Los retos del empleo y el ambiente laboral

Uno de los grandes temas de la firma del Tratado de Libre Comercio de América del Norte (­NAFTA por sus siglas en inglés), hace 28 años, fueron las enormes diferencias en las condiciones laborales de los tres países, sobre todo en el costo de la mano de obra, ya que generaba condiciones de competencia laboral desleal. Nos prometieron que el tratado lo corregiría conforme fuera entrando en vigor y se empezaran a recibir los beneficios de éste.

El principal argumento de Trump para primero solicitar la cancelación del NAFTA y después negociar un nuevo acuerdo entre los tres países fue que Canadá y México, pero sobre todo nuestro país, se estaba llevando los empleos de los norteamericanos, debido a la competencia desleal en materia laboral entre México y sus socios comerciales. A 28 años de distancia, el argumento es exactamente el mismo. Es decir, que los beneficios del tratado en materia de avance en materia laboral fueron en el mejor de los casos marginales.

Por otro lado, el ámbito laboral en todo el mundo está cambiando a pasos agigantados. En los países más desarrollados, la industria se está automatizando, sustituyendo el volumen de mano de obra por robots especializados. También los sistemas de procesamiento de información de gran volumen y la inteligencia artificial están sustituyendo a las personas en esos puestos.

Por lo anterior, el empleo en esos países se está moviendo hacia los servicios y actividades secundarias, dando énfasis en actividades en donde la creatividad es más importante que la repetición.

Por su parte China e India, que son los grandes jugadores del empleo a nivel mundial, junto con otros países del sudeste asiático, en los últimos 30 años han logrado avances gigantes en materia de desarrollo laboral y combate a la pobreza. En China, hasta el 2012, 50 millones de hogares, es decir, aproximadamente 300 millones de personas pertenecían a la clase media china.

Para el año 2020, de acuerdo con las últimas estimaciones, estas cifras subirán a 250 millones de hogares, lo que nos daría un total de 750 millones de personas en menos de una década, pasando de la pobreza a la clase media.
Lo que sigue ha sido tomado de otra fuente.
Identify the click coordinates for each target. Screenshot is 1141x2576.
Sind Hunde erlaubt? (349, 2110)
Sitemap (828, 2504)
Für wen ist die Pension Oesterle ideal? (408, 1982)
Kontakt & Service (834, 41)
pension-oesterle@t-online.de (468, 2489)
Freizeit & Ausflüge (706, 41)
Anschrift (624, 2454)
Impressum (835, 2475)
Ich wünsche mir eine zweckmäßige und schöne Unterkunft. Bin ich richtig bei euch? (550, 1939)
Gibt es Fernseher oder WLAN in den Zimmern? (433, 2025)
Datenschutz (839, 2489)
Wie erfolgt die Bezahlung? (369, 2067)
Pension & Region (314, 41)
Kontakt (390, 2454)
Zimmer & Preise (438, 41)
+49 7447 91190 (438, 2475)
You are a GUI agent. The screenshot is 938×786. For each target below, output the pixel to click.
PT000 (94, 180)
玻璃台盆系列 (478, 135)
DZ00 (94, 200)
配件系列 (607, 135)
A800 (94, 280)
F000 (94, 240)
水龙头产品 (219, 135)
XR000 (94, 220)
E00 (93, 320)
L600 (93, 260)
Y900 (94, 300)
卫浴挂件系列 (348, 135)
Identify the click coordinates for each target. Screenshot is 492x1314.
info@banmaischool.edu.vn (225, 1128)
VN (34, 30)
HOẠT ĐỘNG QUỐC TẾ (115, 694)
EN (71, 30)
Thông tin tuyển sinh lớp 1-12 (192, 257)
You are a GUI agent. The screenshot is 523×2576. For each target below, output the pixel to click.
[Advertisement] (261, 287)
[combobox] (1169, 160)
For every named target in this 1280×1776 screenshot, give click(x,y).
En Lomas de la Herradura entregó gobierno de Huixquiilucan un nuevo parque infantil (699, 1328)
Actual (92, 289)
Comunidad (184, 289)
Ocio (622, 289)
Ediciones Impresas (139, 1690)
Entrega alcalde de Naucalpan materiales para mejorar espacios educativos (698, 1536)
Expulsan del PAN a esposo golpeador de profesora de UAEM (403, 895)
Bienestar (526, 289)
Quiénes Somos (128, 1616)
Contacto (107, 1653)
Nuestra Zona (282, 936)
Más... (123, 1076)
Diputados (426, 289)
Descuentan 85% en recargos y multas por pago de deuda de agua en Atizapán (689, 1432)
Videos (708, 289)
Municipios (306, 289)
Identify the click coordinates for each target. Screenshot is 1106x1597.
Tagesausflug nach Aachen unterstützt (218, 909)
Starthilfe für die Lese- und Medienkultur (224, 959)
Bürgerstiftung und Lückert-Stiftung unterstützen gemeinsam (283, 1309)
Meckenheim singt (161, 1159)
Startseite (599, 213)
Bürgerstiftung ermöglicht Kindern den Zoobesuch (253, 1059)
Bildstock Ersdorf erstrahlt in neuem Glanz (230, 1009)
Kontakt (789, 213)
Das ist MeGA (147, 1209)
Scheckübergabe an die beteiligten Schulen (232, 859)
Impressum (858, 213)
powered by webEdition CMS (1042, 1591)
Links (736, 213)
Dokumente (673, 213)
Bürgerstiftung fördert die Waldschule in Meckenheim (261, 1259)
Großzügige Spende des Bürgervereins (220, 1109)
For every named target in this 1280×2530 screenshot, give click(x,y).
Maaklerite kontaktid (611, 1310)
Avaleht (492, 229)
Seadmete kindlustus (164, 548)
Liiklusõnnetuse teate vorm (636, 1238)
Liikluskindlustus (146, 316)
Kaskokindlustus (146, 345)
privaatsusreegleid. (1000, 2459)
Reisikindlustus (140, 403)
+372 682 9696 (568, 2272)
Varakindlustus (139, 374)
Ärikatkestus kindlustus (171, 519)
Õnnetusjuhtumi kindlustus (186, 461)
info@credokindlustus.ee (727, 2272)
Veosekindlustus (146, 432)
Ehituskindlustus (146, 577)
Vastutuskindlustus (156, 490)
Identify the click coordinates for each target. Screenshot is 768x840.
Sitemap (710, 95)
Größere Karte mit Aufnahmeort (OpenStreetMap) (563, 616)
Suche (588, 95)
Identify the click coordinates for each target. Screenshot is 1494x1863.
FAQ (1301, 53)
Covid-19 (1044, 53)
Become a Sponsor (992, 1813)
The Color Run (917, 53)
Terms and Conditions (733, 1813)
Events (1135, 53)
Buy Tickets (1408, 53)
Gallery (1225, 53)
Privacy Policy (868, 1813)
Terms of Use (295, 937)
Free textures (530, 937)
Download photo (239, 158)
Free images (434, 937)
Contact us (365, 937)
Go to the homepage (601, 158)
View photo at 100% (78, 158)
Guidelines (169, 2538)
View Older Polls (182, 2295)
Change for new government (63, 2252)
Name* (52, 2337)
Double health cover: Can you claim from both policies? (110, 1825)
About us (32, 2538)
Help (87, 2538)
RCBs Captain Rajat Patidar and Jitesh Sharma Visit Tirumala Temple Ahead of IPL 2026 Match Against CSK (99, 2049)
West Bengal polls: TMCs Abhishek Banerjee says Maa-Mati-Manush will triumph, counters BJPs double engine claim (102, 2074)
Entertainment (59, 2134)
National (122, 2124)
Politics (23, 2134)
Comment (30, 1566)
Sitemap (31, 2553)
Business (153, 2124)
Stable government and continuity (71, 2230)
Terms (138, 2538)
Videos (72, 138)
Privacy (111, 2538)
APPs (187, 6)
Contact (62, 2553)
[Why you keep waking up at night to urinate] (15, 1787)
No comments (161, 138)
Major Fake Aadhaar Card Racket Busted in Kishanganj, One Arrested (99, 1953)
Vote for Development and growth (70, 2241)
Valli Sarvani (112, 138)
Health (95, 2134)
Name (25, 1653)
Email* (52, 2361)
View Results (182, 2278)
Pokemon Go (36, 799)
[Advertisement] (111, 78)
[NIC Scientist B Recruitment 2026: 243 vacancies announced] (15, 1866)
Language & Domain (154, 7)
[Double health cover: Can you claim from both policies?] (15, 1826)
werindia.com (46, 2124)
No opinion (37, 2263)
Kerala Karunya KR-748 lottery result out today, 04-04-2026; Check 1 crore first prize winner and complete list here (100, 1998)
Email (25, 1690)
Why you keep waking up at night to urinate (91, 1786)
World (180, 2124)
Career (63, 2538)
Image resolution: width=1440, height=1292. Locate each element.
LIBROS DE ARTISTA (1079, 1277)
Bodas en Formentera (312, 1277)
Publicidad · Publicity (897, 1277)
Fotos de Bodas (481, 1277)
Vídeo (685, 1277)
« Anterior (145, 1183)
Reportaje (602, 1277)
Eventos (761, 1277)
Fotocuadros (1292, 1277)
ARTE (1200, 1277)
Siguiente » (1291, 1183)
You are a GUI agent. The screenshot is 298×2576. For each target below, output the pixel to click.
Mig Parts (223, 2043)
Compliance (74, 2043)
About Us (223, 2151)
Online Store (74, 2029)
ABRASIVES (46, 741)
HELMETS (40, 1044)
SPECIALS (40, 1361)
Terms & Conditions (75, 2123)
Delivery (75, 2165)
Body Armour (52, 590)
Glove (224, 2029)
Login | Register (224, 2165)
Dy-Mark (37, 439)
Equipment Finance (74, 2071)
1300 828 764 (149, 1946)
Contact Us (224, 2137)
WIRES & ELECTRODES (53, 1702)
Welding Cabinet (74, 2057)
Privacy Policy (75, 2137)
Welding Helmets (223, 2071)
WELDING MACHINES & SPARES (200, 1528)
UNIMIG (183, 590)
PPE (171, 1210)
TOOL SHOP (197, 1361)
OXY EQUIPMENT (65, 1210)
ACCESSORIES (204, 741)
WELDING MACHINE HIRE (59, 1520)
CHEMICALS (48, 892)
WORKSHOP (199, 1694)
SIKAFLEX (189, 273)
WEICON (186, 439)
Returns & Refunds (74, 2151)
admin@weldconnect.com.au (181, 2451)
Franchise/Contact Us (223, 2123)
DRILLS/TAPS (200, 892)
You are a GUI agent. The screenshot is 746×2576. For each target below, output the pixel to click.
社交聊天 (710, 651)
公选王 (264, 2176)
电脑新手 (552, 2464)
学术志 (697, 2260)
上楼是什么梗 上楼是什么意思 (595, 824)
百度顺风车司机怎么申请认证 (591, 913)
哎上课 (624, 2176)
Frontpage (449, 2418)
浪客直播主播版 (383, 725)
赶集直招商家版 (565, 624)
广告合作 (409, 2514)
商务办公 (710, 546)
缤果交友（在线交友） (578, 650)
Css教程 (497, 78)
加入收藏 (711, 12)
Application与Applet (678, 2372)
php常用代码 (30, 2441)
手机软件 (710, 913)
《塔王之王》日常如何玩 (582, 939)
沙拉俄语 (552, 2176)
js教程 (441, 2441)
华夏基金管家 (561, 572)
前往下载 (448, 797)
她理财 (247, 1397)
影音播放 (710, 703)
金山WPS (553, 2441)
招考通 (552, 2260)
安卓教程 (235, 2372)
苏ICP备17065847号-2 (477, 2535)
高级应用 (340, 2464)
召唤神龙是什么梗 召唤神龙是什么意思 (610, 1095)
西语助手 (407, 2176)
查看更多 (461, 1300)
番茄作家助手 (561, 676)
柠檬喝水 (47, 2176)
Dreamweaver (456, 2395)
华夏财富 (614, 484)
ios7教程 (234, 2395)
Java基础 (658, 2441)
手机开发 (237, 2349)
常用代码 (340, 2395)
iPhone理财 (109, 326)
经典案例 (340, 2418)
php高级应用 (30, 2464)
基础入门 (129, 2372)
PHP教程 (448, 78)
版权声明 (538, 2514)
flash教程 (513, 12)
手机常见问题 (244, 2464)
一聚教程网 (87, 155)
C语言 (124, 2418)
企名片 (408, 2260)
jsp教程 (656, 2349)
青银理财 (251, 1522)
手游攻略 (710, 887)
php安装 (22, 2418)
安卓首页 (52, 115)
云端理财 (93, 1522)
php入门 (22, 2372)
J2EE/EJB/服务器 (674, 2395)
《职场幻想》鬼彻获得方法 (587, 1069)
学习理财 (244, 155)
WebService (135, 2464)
El nivel y la calidad educativa se están volviendo más importantes para asegurar que las personas puedan acceder a los empleos del futuro.

Hoy México está pagando la factura de decenios de, prácticamente, no hacer nada en cuestión de desarrollo laboral; estamos perdiendo oportunidades de inversión productiva contra otros países que han hecho una mejor tarea en cuestiones laborales y educativas.

Tenemos el reto de crear más y mejores empleos, mejor remunerados que permitan mayor movilidad social y a millones salir de la pobreza y la pobreza externa. Es decir, un México sin pobres. Éste es un reto enorme.

Las empresas mexicanas del futuro tienen el reto de hacer más con menos personal mejor remunerado, o sea, para lograr más empleos tiene que haber más empresas. La capacitación y la elevación del nivel educativo jugarán un papel fundamental en el desarrollo del país.

Para lograr lo anterior, la sociedad y el gobierno tienen que promover el desarrollo de una cultura emprendedora en los jóvenes y generar en ellos una cultura cívica de cumplimiento de las leyes fiscales, laborales y de seguridad social para universalizar la base de contribuyentes, en donde todos entendamos que, aunque nuestra contribución parezca insignificante, es importante dentro del contexto nacional.

La creación de grandes empresas es importante, pero más importante es crear una base sólida de micro, pequeñas y medianas empresas que, junto con las grandes empresas y el gobierno, permitan una sociedad de pleno empleo.